Family want to solve mystery of mother who left for Suriname

Almost four years ago 53-year-old Marion Low-Williams left her Plaisance East Coast home promising her children that she was travelling to Suriname or Cayenne to work so as to improve their lives.

She later called and informed them that she was in Suriname and that she had found a job and would soon start sending money. They received a few more calls and then there was a blackout in communication, and for years her children heard nothing from her. Then a chance meeting between her daughter’s neighbour and a friend revealed that she may have perished after the occupants of a boat she was in were attacked by three men.

One of her nine children, Simone Low, in a recent interview with the Sunday Stabroek said they have not heard anything since and the matter was not reported to the police since they have no concrete information about what happened to their mother.

Marion Low-Williams

Low does not believe that her mother is dead, but is baffled about the fact that she has stopped communicating with them and she hopes that one day they would learn more about her whereabouts.
The “death message” they received last year from a friend of a friend was that she was on a boat going into the interior to sell when she disappeared.

“We get the death message that she was on a boat going into the bush to sell knitting, she and two friends that they use to party together, and three men entered the boat and try to rape them and these two ladies say that they coulda swim and they jump off the boat and leave she and duh was the last time they see she,” the woman said.

This information was relayed to the relatives by a woman who lives in the same village with them who in turn was informed by her friend who claimed that she had met a friend from Suriname during the Mashramani float parade last year and she had relayed this information.

“She see me in the market… and tell me; I burst into tears because we hoping and praying that she [Low-Williams] come home some day. Until now I still have a feeling that she is alive, but where can we locate her?” the grieving woman asked.

After receiving the devastating  news Low said she requested to meet with the woman but on the day the meeting was planned rain poured and the young woman did not turn up and they have not heard from her since.

She said because they were unable to speak to the woman directly they were unsure as to what their next move should be, and they knew they could not report such sketchy information to the police and as such their hands were tied.

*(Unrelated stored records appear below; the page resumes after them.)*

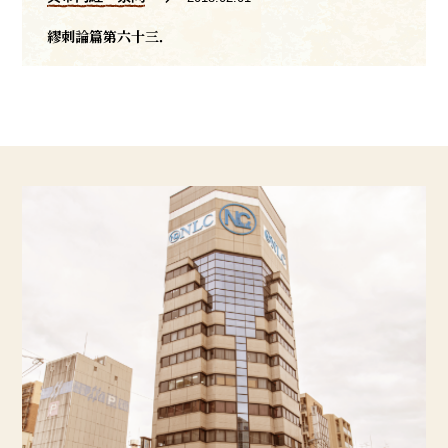
繆刺論篇第六十三．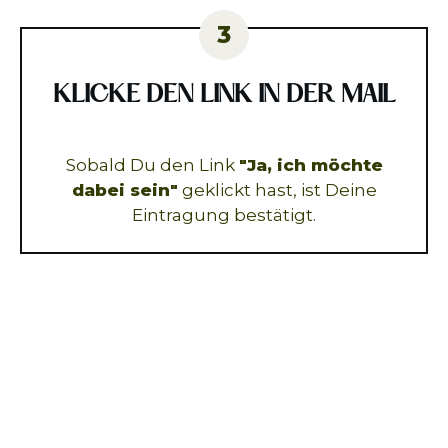
3
KLICKE DEN LINK IN DER MAIL
Sobald Du den Link
"Ja, ich möchte
dabei sein"
geklickt hast, ist Deine
Eintragung bestätigt.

According to Low she cannot remember the actual date her mother left, but she recalled that she had said she would visit the two countries in search of a job and she walked with her certificates and knitting thread and needles.

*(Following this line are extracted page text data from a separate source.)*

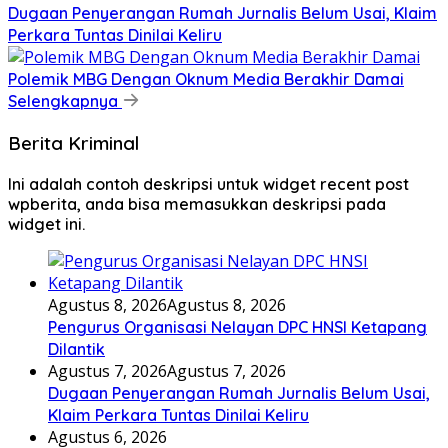
Dugaan Penyerangan Rumah Jurnalis Belum Usai, Klaim
Perkara Tuntas Dinilai Keliru
Polemik MBG Dengan Oknum Media Berakhir Damai
Selengkapnya
Berita Kriminal
Ini adalah contoh deskripsi untuk widget recent post
wpberita, anda bisa memasukkan deskripsi pada
widget ini.
Agustus 8, 2026
Agustus 8, 2026
Pengurus Organisasi Nelayan DPC HNSI Ketapang
Dilantik
Agustus 7, 2026
Agustus 7, 2026
Dugaan Penyerangan Rumah Jurnalis Belum Usai,
Klaim Perkara Tuntas Dinilai Keliru
Agustus 6, 2026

“She walked with knitting because she liked knitting and she was very good at it,” Low recalled.

She called the following night and told them that she had arrived.

“We use to hear her… during the same year we heard from her twice or thrice and she said everything was going alright and when she settle down she woulda send money… she said she was working but did not say as what,” Low said.

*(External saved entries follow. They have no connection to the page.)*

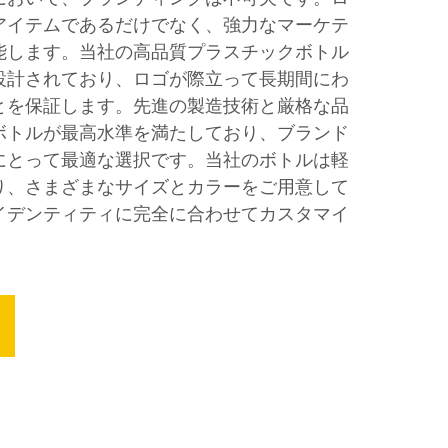
アイテムであるだけでなく、強力なマーケテ
能します。当社の高品質プラスチックボトル
設計されており、ロゴが際立って長期間にわ
とを保証します。先進の製造技術と厳格な品
ボトルが最高水準を満たしており、ブランド
にとって最適な選択です。当社のボトルは軽
り、さまざまなサイズとカラーをご用意して
イデンティティに完全に合わせてカスタマイ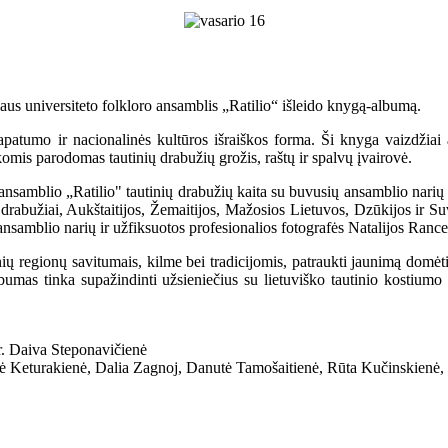
aus universiteto folkloro ansamblis „Ratilio“ išleido knygą-albumą.
tapatumo ir nacionalinės kultūros išraiškos forma. Ši knyga vaizdžiai 
omis parodomas tautinių drabužių grožis, raštų ir spalvų įvairovė.
 ansamblio „Ratilio" tautinių drabužių kaita su buvusių ansamblio narių 
i drabužiai, Aukštaitijos, Žemaitijos, Mažosios Lietuvos, Dzūkijos ir Su
ansamblio narių ir užfiksuotos profesionalios fotografės Natalijos Ranc
ų regionų savitumais, kilme bei tradicijomis, patraukti jaunimą domėtis
umas tinka supažindinti užsieniečius su lietuviško tautinio kostiumo g
r. Daiva Steponavičienė
utė Keturakienė, Dalia Zagnoj, Danutė Tamošaitienė, Rūta Kučinskienė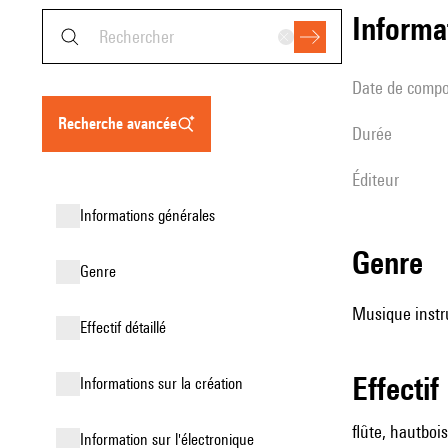
informa
date de compo
recherche avancée
durée
éditeur
informations générales
genre
genre
Musique instr
effectif détaillé
effectif
informations sur la création
flûte, hautboi
Information sur l'électronique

At the time the woman was living next to a friend in Suriname and when the girl visited Guyana she requested some items be sent up with the friend and this was done. She received the items and shortly after the friend visited Guyana again and the woman asked her children to send some more things, which was also done.

“But when the girl went up back now she move and gone and the girl say she don’t know where she gone, so since then we lose track of her – no phone calls nothing at all,” a sad Low said.

When she left, Low-Williams left her three youngest children – the youngest now being 18 – in the same home she shared with Low. The other siblings were living elsewhere and today they live in the same house.

She said speaking to the media is an attempt to get some information on her mother’s whereabouts or to receive something definitive on what may have happened to her. Low, who said her wedding day was a very sad one since her mother was not present, is appealing to anyone with information to contact the nearest police station.

“If my mother is alive all I want to say to her is that everyone is studying about her,” Low said.

She said while she believes her mother is alive something has happened to her as she would not just refuse to contact any of her nine children.

She also revealed that her grandmother in the US is very sick and wishes to see her daughter or to know what happened to her.

“She take on the situation and now she is very sick and she would want her to come home so we can see her.”